This past weekend brought gifts of simple pleasures: laughter of little children, a warm amber fire, reading on a cozy couch and watching the falling white snow. We spent our days in a cabin in a remote forest where the loudest sound was the cadence of your own breath. As we drove toward our destination, our daughter noticed the falling snow and the patches of white that became more frequent as we got closer. “Momma, there is snow!” I can still recollect the purity of her excitement. On Saturday morning, she sled down patches of white hills, sipped some hot cocoa, and warmed up by the fireplace.
As I watched her, I looked outside the window and observed what looked like white icing falling from the sky. Because the temperatures weren’t cold enough, the snow didn’t stick. But there were intermittent snow showers and every time I caught myself looking at the white specks and I felt comforted by its presence. The feeling of peace that simmered with genuine joy. It wasn’t forced or contrived or coerced. I’ve detailed my struggles with meditation and how I can’t sit still or am unable to sit in a room Indian style and just meditate on my breath. Those exercises cause me to grip tighter to my own restlessness. What I’ve realized is my medium for meditation is nature, my observations and my interactions with it. A run in the morning with white rabbits prancing alongside of me or sitting in the comfort of the sun on a cold day or watching snow from my window.
I believe that meditation can be different for everyone. For too long, I held on to the belief that meditation can only happen sitting with your back straight and chanting to yourself in the quiet. Because I couldn’t do this without feeling the tremors of restlessness, I denied myself meditation in other ways. What I’ve learned is there is freedom in meditation. You are the only person that can define it for yourself.
For me, the falling snow was a revelation. I find the most comfort in the glory of nature and its movement.
Image by JeffK
I know what you mean, my meditation is in nature as well. You painted a beautiful scenery for us. Glad all enjoyed the getaway time.
This is so beautiful. I’ve realized that too…that you don’t have to in a “lotus” position to meditate. Sometimes it’s just enjoying your surroundings.
I love how you describe your relationship to meditation; I know exactly what you mean. This line especially resonated with me and my own experience: “Those exercises cause me to grip tighter to my own restlessness.” Oh my, how I know this.
We have had a very mild winter here this year, but I too have found calm and comfort in the few chances I’ve had to sit and watch snow falling.

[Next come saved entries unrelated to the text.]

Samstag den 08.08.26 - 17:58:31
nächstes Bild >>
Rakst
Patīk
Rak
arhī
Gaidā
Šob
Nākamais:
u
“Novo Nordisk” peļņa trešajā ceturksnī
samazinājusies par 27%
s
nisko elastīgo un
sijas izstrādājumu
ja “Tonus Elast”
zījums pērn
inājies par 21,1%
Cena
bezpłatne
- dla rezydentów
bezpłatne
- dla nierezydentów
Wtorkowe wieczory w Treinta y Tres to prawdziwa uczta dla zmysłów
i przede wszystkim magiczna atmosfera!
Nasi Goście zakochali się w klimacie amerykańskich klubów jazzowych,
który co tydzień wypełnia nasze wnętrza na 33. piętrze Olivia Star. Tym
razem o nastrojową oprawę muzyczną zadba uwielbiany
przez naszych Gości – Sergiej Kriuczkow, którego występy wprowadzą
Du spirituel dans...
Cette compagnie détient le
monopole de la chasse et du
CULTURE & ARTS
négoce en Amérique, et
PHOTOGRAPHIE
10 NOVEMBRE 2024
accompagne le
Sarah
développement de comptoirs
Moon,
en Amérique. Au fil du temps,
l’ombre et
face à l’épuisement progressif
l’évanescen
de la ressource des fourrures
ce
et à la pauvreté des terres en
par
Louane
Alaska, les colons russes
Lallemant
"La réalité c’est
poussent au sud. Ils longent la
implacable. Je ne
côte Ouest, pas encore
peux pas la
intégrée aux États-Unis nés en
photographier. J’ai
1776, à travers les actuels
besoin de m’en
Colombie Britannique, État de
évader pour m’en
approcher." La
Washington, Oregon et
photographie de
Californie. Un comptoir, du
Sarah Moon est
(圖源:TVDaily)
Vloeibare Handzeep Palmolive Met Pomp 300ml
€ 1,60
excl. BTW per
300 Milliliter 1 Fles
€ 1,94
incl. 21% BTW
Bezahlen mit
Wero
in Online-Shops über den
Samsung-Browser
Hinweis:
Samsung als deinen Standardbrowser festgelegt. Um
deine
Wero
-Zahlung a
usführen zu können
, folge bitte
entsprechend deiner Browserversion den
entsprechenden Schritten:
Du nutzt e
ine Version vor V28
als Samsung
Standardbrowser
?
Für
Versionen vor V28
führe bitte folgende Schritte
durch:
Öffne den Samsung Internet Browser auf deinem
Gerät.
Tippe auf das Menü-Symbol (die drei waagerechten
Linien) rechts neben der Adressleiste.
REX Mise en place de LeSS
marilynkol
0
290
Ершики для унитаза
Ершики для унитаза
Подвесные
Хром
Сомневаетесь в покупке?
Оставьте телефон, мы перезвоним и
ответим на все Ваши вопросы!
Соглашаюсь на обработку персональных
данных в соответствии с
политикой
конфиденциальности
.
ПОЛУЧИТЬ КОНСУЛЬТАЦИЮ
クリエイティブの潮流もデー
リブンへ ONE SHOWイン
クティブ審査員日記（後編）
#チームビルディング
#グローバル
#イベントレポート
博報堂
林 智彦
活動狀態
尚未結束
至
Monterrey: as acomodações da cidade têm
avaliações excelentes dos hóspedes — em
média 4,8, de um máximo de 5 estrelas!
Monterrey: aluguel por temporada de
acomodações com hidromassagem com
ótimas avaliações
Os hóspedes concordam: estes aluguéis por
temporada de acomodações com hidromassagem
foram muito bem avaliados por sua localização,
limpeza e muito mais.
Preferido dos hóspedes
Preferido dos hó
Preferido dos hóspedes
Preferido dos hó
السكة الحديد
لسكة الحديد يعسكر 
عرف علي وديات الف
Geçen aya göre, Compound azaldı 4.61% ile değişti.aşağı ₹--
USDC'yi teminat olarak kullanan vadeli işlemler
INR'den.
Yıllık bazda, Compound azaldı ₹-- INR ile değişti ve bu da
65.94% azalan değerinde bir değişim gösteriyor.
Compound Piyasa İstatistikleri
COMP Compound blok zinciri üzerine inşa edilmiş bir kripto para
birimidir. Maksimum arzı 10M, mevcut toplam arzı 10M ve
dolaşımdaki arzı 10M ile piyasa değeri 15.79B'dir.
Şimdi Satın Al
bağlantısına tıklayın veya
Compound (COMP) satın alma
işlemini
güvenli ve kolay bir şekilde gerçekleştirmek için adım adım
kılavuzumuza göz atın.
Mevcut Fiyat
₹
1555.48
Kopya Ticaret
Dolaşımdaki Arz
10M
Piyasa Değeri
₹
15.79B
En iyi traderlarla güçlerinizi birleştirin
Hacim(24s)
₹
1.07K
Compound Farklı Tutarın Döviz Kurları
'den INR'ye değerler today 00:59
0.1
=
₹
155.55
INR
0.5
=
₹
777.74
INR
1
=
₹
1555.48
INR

Thanks for reminding me that the best meditation practice might happen when I least expect it.
You are right….. You are the only person that can define it for yourself…I find peace out in nature..I love being out in the ocean. The time you describe here with your daughter sound magical…so good to have special moments like that.
What lovely words and picture you have shared today, Rudri!

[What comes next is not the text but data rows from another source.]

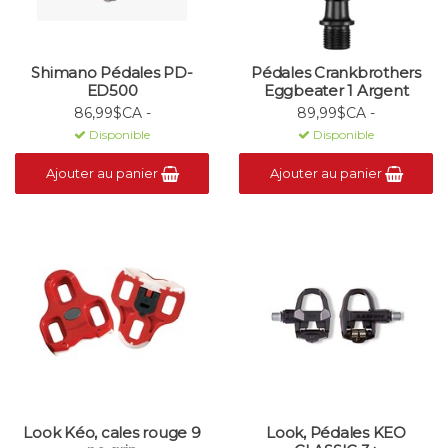
Shimano Pédales PD-
Pédales Crankbrothers
ED500
Eggbeater 1 Argent
86,99$CA -
89,99$CA -
Disponible
Disponible
Ajouter au panier
Ajouter au panier
Look Kéo, cales rouge 9
Look, Pédales KEO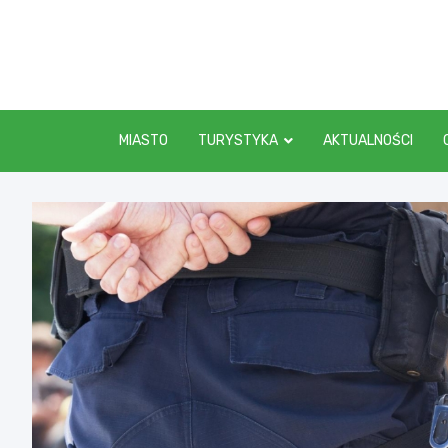
Skip
to
content
MIASTO
TURYSTYKA
AKTUALNOŚCI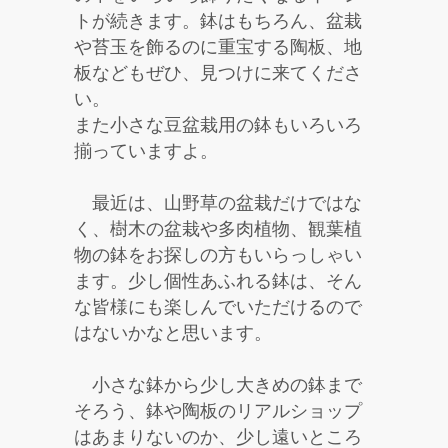
トが続きます。鉢はもちろん、盆栽
や苔玉を飾るのに重宝する陶板、地
板などもぜひ、見つけに来てくださ
い。
また小さな豆盆栽用の鉢もいろいろ
揃っていますよ。
最近は、山野草の盆栽だけではな
く、樹木の盆栽や多肉植物、観葉植
物の鉢をお探しの方もいらっしゃい
ます。少し個性あふれる鉢は、そん
な皆様にも楽しんでいただけるので
はないかなと思います。
小さな鉢から少し大きめの鉢まで
そろう、鉢や陶板のリアルショップ
はあまりないのか、少し遠いところ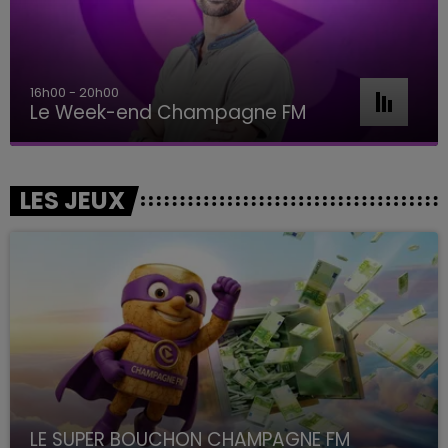
16h00 - 20h00
Le Week-end Champagne FM
LES JEUX
LE SUPER BOUCHON CHAMPAGNE FM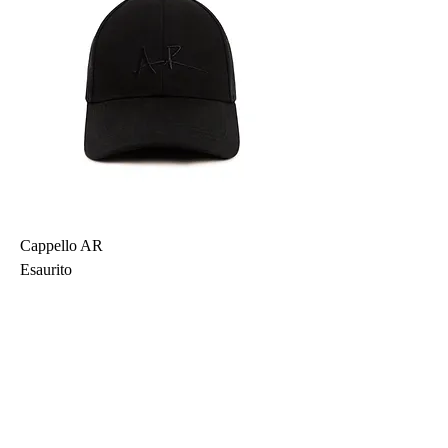
Cappello AR
Esaurito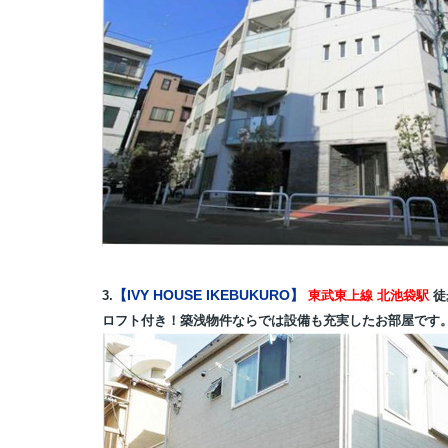
【IVY HOUSE IKEBUKURO】
3.
東武東上線 北池袋駅
徒
ロフト付き！築浅物件ならでは設備も充実したお部屋です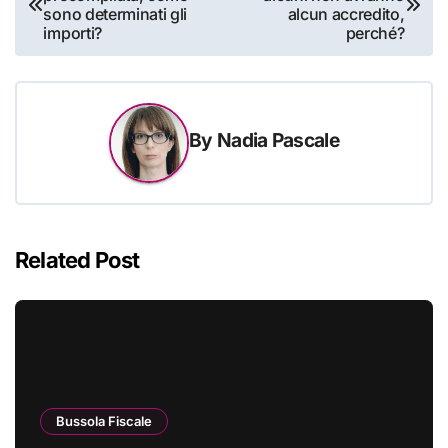
articoli
sono determinati gli
alcun accredito,
importi?
perché?
By
Nadia Pascale
Related Post
Bussola Fiscale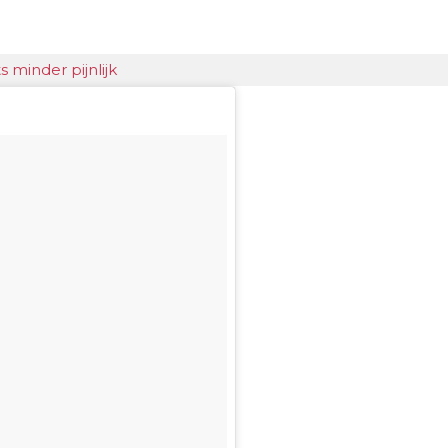
minder pijnlijk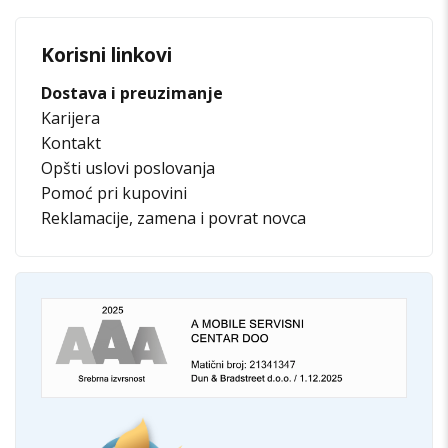
Korisni linkovi
Dostava i preuzimanje
Karijera
Kontakt
Opšti uslovi poslovanja
Pomoć pri kupovini
Reklamacije, zamena i povrat novca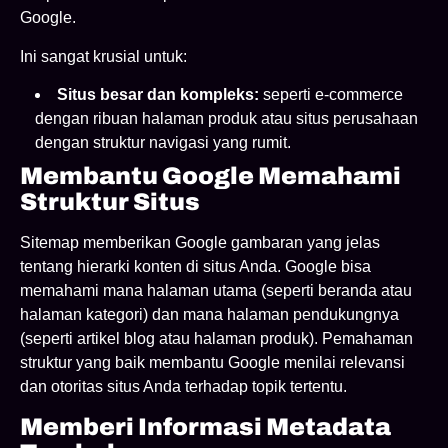
Google.
Ini sangat krusial untuk:
Situs besar dan kompleks:
seperti e-commerce
dengan ribuan halaman produk atau situs perusahaan
dengan struktur navigasi yang rumit.
Membantu Google Memahami
Struktur Situs
Sitemap memberikan Google gambaran yang jelas
tentang hierarki konten di situs Anda. Google bisa
memahami mana halaman utama (seperti beranda atau
halaman kategori) dan mana halaman pendukungnya
(seperti artikel blog atau halaman produk). Pemahaman
struktur yang baik membantu Google menilai relevansi
dan otoritas situs Anda terhadap topik tertentu.
Memberi Informasi Metadata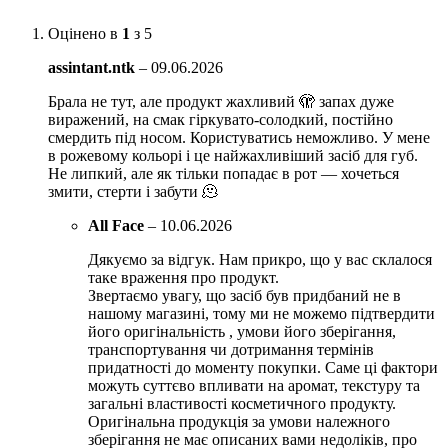
Оцінено в
1
з 5
assintant.ntk
–
09.06.2026
Брала не тут, але продукт жахливий 🫣 запах дуже
виражений, на смак гіркувато-солодкий, постійно
смердить під носом. Користуватись неможливо. У мене
в рожевому кольорі і це найжахливіший засіб для губ.
Не липкий, але як тільки попадає в рот — хочеться
змити, стерти і забути 🫠
All Face
–
10.06.2026
Дякуємо за відгук. Нам прикро, що у вас склалося
таке враження про продукт.
Звертаємо увагу, що засіб був придбаний не в
нашому магазині, тому ми не можемо підтвердити
його оригінальність , умови його зберігання,
транспортування чи дотримання термінів
придатності до моменту покупки. Саме ці фактори
можуть суттєво впливати на аромат, текстуру та
загальні властивості косметичного продукту.
Оригінальна продукція за умови належного
зберігання не має описаних вами недоліків, про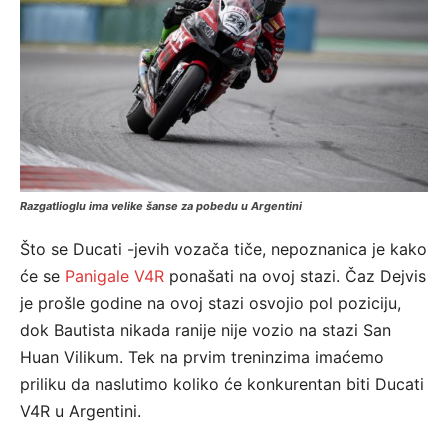
Razgatlioglu ima velike šanse za pobedu u Argentini
Što se Ducati -jevih vozača tiče, nepoznanica je kako
će se
Panigale V4R
ponašati na ovoj stazi. Čaz Dejvis
je prošle godine na ovoj stazi osvojio pol poziciju,
dok Bautista nikada ranije nije vozio na stazi San
Huan Vilikum. Tek na prvim treninzima imaćemo
priliku da naslutimo koliko će konkurentan biti Ducati
V4R u Argentini.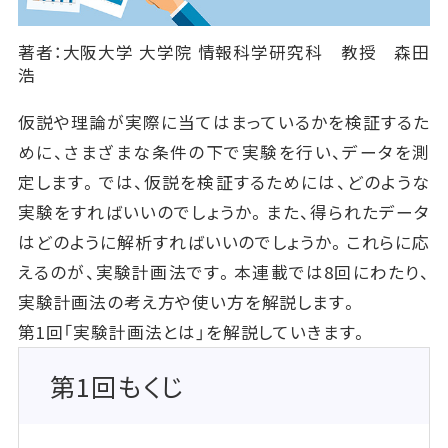
著者：大阪大学 大学院 情報科学研究科 教授 森田
浩
仮説や理論が実際に当てはまっているかを検証するた
めに、さまざまな条件の下で実験を行い、データを測
定します。では、仮説を検証するためには、どのような
実験をすればいいのでしょうか。また、得られたデータ
はどのように解析すればいいのでしょうか。これらに応
えるのが、実験計画法です。本連載では8回にわたり、
実験計画法の考え方や使い方を解説します。
第1回「実験計画法とは」を解説していきます。
第1回もくじ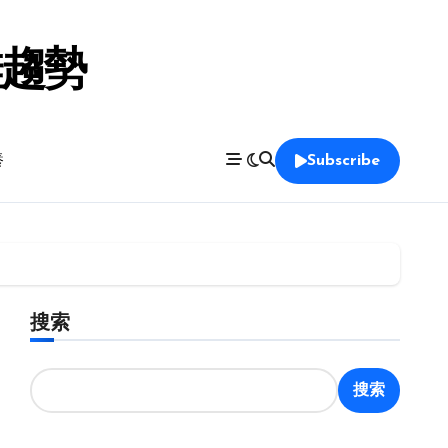
鞋趨勢
養
Subscribe
搜索
搜索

Thank you! I think finding God in nature is so easy that we often forget. The biggest challenge for us (mortals) is finding God in each other.
The glory of nature and its movement… Yes. Isn’t it interesting that this is what does it for me too even though I live in the big city? There is something poetic and profound about the glimpses of the natural world I find here.

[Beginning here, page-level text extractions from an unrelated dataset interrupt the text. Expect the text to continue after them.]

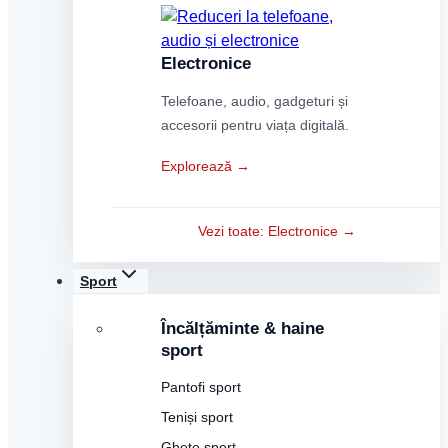
Electronice
Telefoane, audio, gadgeturi și
accesorii pentru viața digitală.
Explorează →
Vezi toate: Electronice →
Sport
Încălțăminte & haine
sport
Pantofi sport
Teniși sport
Ghete sport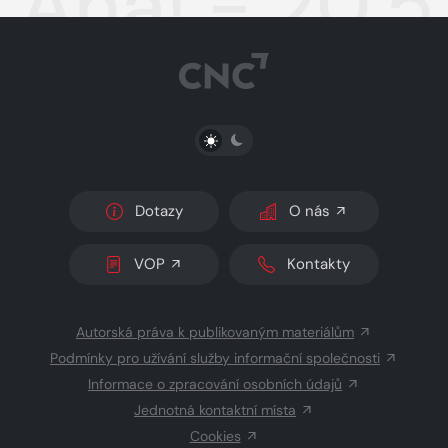
Aha! - 20.
PŘEPNOUT SVĚTLÝ/TMAVÝ REŽIM
Dotazy
O nás
VOP
Kontakty
Autorská práva k publikovaným materiálům
Podmínky pro užívání služby informační společnosti
Informace o zpracování osobních údajů
Jednotná kontaktní místa
Cookies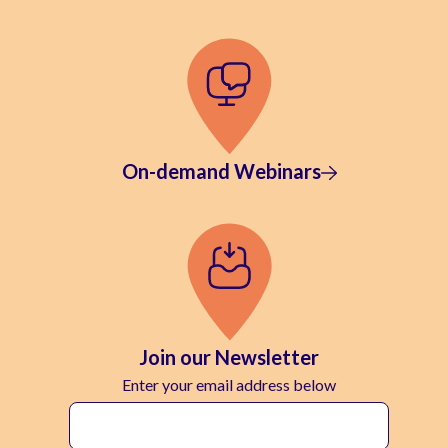
On-demand Webinars
Join our Newsletter
Enter your email address below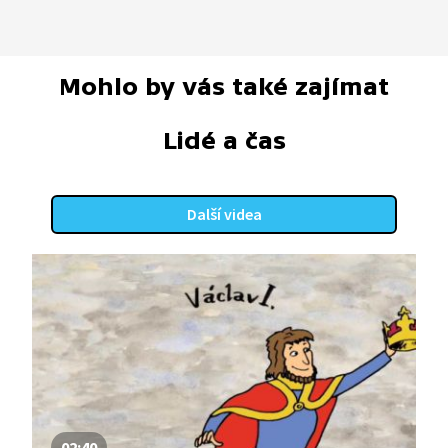
Mohlo by vás také zajímat
Lidé a čas
Další videa
02:40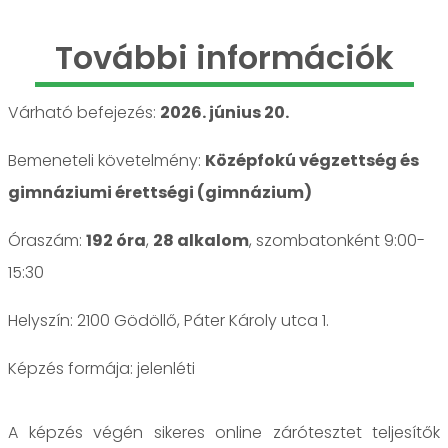
További információk
Várható befejezés:
2026. június 20.
Bemeneteli követelmény:
Középfokú végzettség és
gimnáziumi érettségi (gimnázium)
Óraszám:
192 óra
,
28 alkalom
, szombatonként 9:00-
15:30
Helyszín: 2100 Gödöllő, Páter Károly utca 1.
jelenléti
A képzés végén sikeres online zárótesztet teljesítők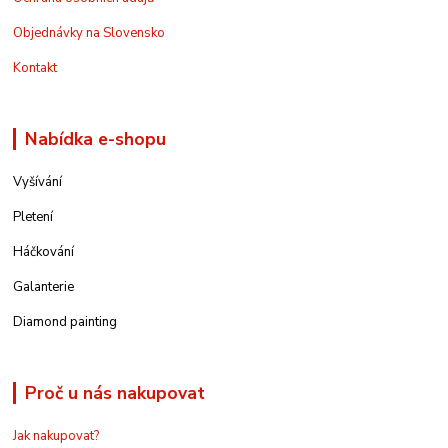
Objednávky na Slovensko
Kontakt
Nabídka e-shopu
Vyšívání
Pletení
Háčkování
Galanterie
Diamond painting
Proč u nás nakupovat
Jak nakupovat?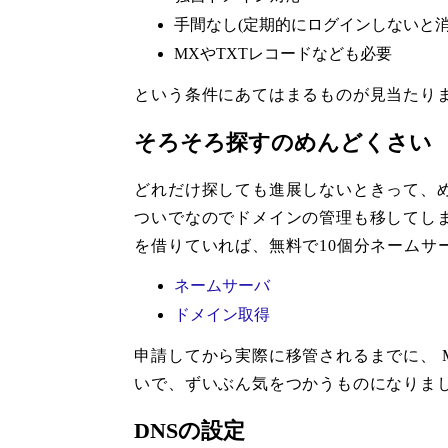
手間なし(定期的にログインしないと
MXやTXTレコードなども必要
という条件にあてはまるものが見当たり
そろそろ探すのめんどくさい
どれだけ探しても進展しないときって、め
ついでなのでドメインの管理も移してしま
を借りていれば、無料で10個分ネームサ
ネームサーバ
ドメイン取得
申請してから実際に移管されるまでに、 Mel
いで、ずいぶん気をつかうものになりま
DNSの設定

The white cascading outside my door is night blooming jasmine at the moment—but somehow I felt a synchronous parallel to the snow you conjure into my mind. And with a chalice moon quickly setting over it all tonight…
“the purity of her excitement.” Isn’t is wonderful to watch our children’t joy? That is a meditation of its own.
Too true that meditation can take all forms. When we box ourselves out of things because the rules are too stringent to include our deepest self, who do we serve?
I put this quote on my fridge yesterday: “Love trumps doctrine every time.” Vicent Harding
For years the doctrine of meditation kept my soulful self at bay. Then I began to eek my way in, one step at a time. Walking is my way of meditating.